Stand up for yourself when you need to because you deserve to have a good relationship. The behaviors and feelings that you have are important and this is what gives you respect. Respect your relationship and yourself as an individual. Don’t lose yourself along the way and learn to find yourself in everything that you do.

16 COMMENTS

  1. Well, if this isn’t the ultimate ‘Relationship for Dummies’ manual. Next, we’ll get a step-by-step guide to remember our own names. Seriously, though, is it that hard to recall that being clingy isn’t a healthy relationship dynamic? Thanks for pointing out the obvious, I guess.

  2. What a remarkable piece! The advice on maintaining individuality within a relationship is both thoughtful and poignant. The article effectively highlights the importance of personal space, self-care, and mutual respect, which are often overlooked in romantic partnerships. I particularly appreciate the emphasis on continuous communication and setting personal goals. This is a must-read for anyone aspiring to build a balanced and fulfilling relationship while staying true to themselves. Kudos to the author for such insightful guidance!

  3. This article is an invaluable resource for anyone who feels they might be losing their sense of self in a relationship. The outlined signs of losing oneself are incredibly accurate and well-articulated, making it easy to identify areas of concern. The actionable steps for reclaiming one’s identity, from self-care to setting boundaries, are empowering and practical. It’s refreshing to see such a balanced perspective that encourages both individual growth and healthy relationship dynamics. Highly recommended reading!

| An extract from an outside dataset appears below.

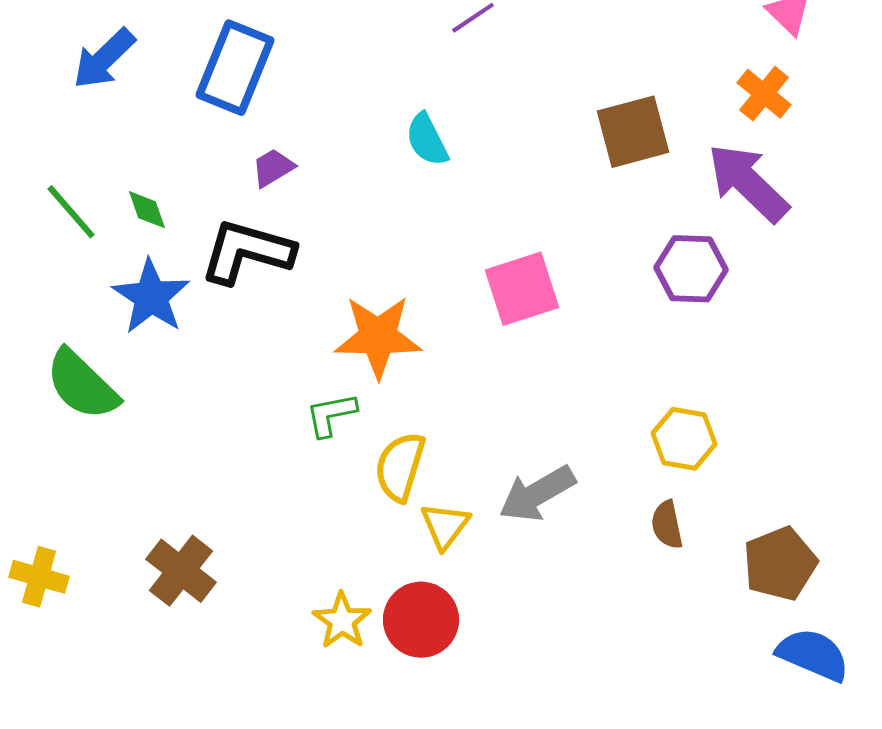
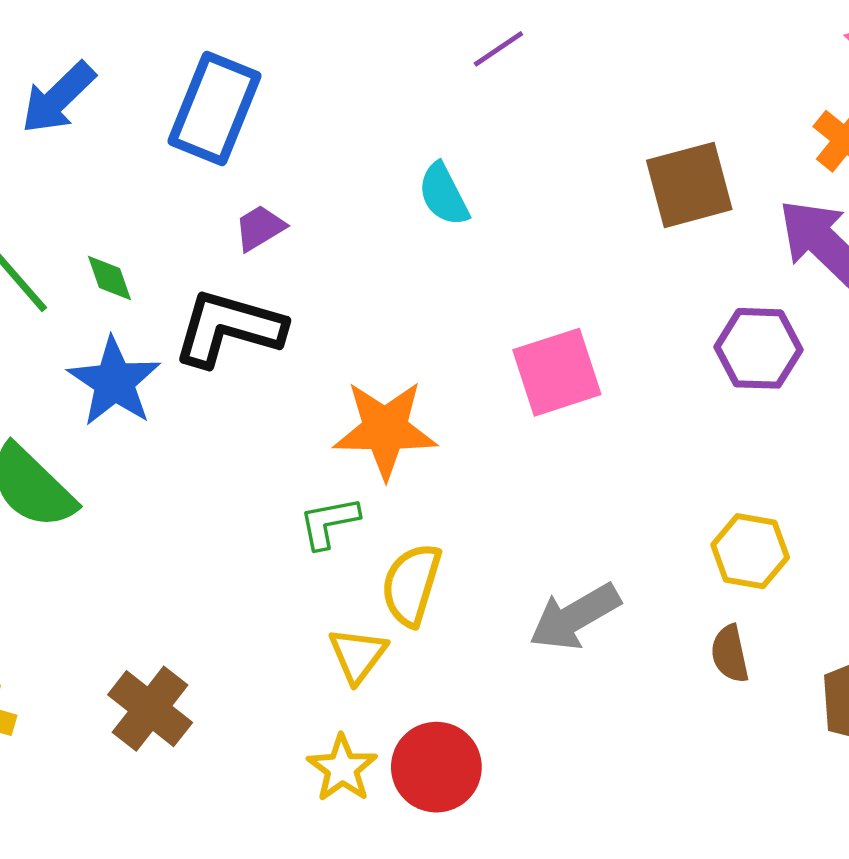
yellow triangle: (445, 526) -> (358, 655), moved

  4. What a load of simplistic drivel! Maintaining individuality while being in a relationship is just common sense. Do we really need an entire article to explain basic human behavior? This is redundant and utterly banal.

  5. Oh, hooray! Another piece telling us how to ‘find ourselves’ as if we’re all hopelessly lost without a map. Haven’t we read this same advice a million times before? Yet, somehow, we’re still apparently clueless. Ironically, this repetitive guidance might just be the reason we keep losing ourselves in the first place.

  6. The article provides thoughtful insights on maintaining individuality within a relationship. Balancing personal needs with partnership dynamics is crucial for a healthy bond.

  7. It’s interesting how the article highlights the importance of self-care and setting boundaries. These aspects are often overlooked but are essential for personal well-being.

  8. The recommendation to spend time with family and friends is vital. It’s easy to forget about other relationships when engrossed in a romantic partnership.

  9. I found the tips on setting boundaries and being clear about one’s feelings particularly useful. These are practical steps for anyone feeling overwhelmed in their relationship.

  10. The guidance provided here is quite valuable. It’s pivotal to balance personal growth and relationship commitments. Many people, especially younger couples, could benefit from these insights. The structured advice on setting boundaries and maintaining self-care is particularly practical.

  11. I find this article enlightening and crucial. It’s a powerful reminder that individuality should never be overshadowed by a relationship. Each person should maintain their uniqueness and continue to grow personally. Bravo for bringing attention to such an important topic!